2019-12-22, PR rust-lang#67439 Author: @Centril Reviewers: @matthewjasper

Cleaned up HAIR lowering of slice patterns, removing special cased dead code for the unrepresentable [a, b] @ ... The PR also refactored type checking for slice patterns.
2019-12-23, PR rust-lang#67546 Author: @oli-obk Reviewers: @varkor and @RalfJung

Fixed an ICE in the MIR interpretation of slice patterns.
2019-12-24, PR rust-lang#66296 Author: @Centril Reviewers: @pnkfelix and @matthewjasper

This implemented #![feature(bindings_after_at)] which allows writing e.g. a @ Some([_, b @ ..]). This is not directly linked to slice patterns other than with patterns in general. However, the combination of the feature and slice_patterns received some testing in the PR.
2020-01-09, PR rust-lang#67990 Author: @Centril Reviewers: @matthewjasper

This hardened move-checker tests for match expressions in relation to rust-lang#53114.
This PR stabilizes slice_patterns.

There is on-going work to improve pattern matching in other ways (the relevance of some of these are indirect, and only by composition):

OR-patterns, pat_0 | .. | pat_n is almost implemented. Tracking issue: rust-lang#54883
Bindings after @, e.g., x @ Some(y) is implemented. Tracking issue: rust-lang#65490
Half-open range patterns, e.g., X.., ..X, and ..=X as well as exclusive range patterns, e.g., X..Y. Tracking issue: rust-lang#67264 and rust-lang#37854 The relevance here is that this work demonstrates, in practice, that there are no syntactic conflicts introduced by the stabilization of subslice patterns.

As for more direct improvements to slice patterns, some avenues could be:

Box patterns, e.g., box [a, b, .., c] to match on Box<[T]>. Tracking issue: rust-lang#29641 This issue currently has no path to stabilization.

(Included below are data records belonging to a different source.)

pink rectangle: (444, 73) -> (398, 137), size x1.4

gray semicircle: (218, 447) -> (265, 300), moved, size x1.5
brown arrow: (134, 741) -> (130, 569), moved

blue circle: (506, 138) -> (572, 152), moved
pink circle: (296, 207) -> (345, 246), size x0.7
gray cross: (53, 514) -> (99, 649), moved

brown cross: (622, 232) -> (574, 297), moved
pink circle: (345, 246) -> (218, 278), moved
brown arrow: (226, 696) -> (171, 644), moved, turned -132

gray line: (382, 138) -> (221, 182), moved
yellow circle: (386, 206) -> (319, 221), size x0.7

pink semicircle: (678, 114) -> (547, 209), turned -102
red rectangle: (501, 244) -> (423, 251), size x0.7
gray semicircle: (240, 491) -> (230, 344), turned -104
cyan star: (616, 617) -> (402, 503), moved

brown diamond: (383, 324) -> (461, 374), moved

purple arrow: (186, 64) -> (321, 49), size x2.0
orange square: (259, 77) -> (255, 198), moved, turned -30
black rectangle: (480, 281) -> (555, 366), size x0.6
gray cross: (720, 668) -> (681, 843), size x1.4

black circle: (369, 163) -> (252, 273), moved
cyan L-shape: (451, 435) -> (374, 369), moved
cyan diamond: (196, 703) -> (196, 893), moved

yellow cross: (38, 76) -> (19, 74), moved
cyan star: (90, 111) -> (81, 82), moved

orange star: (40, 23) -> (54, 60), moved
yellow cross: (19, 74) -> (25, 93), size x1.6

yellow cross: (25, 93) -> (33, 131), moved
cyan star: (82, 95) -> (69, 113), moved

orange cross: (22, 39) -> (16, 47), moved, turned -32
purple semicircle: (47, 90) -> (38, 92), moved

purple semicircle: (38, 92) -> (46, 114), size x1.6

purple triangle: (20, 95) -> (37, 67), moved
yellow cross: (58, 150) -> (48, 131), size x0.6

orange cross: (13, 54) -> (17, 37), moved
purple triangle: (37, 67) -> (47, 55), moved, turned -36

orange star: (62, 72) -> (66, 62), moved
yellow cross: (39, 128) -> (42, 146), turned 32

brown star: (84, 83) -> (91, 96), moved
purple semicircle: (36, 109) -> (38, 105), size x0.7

Note that it is currently possible to match on Box<[T]> or Vec<T> by first dereferencing them to slices.
DerefPure, which would allow e.g., using slice patterns to match on Vec<T> (e.g., moving out of it).

Another idea which was raised by RFC 2707 and RFC 2359 was to allow binding a subtuple pattern. That is, we could allow (a, xs @ .., b). However, while we could allow by-value bindings to .. as in xs @ .. at zero cost, the same cannot be said of by-reference bindings, e.g. (a, ref xs @ .., b). The issue here becomes that for a reference to be legal, we have to represent xs contiguously in memory. In effect, we are forced into a HList based representation for tuples.